The front door buzzer sounded.
“Who’s that?” Crocker asked, getting ready to defend himself.
Janice answered it. A minute later she knocked on the bathroom door cradling towels, a bottle of peroxide, bandages, medical tape.
“You absolutely sure you don’t need a doctor?” she asked.
“No, I can handle this myself. Thanks.” She was pretty, with straight hair to her shoulders.
“Are we still doing this?” he asked Anders.
“What?”
“The meeting. The meeting you called us to. My colleague Akil is supposed to be here, too.”
An alarm sounded in a far corner of his brain.
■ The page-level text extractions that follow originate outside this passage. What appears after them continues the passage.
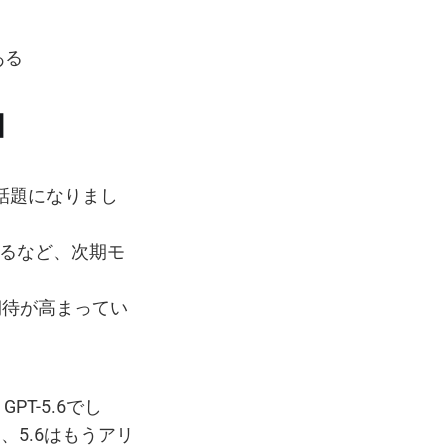
ある
】
場し話題になりまし
するなど、次期モ
期待が高まってい
PT-5.6でし
、5.6はもうアリ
“That…uh, I don’t know.” Anders quickly looked at his watch. The news had clearly thrown him off his game.
Crocker said, “Maybe we should do it later.”
Anders frowned and shook his head. “No, no, can’t. Our source is bringing us critical information. Important evidence. My understanding is that he returns to Damascus right after this.”
“Okay, then. I’ll get ready.”
“This is so goddamn disturbing,” Anders continued. “I just spoke to Jared this morning. He was scheduled to go on R &R after the mission.” His face was beet red, and he looked like he wanted to scream.
“What mission?”
“You’ll soon find out.”
“Seemed like a great guy.”
“Dynamic, yeah. Smart, fun. A huge, huge loss.”
As Anders was heating up, Crocker started to calm down.
“All right,” he said. “If we’re going through with the meeting, I’m going to have to borrow a shirt.”
“The timing sucks, I know. But I’ve been led to believe that our source is bringing intelligence that needs to be acted on immediately.”
“The darker the better. The shirt, I mean.” Crocker’s wardrobe leaned toward black, but this time he had a reason that went beyond convenience. A dark color would hide the blood from his back if it leaked through.
“Right.”
Anders finished helping Crocker clean his back and secure the bandages. He looked at his watch again when they were done. “They’re scheduled to arrive in fifteen minutes. I’d better tell Janice to order the drinks and snacks.”
“They?”
“A Syrian businessman and his assistant.”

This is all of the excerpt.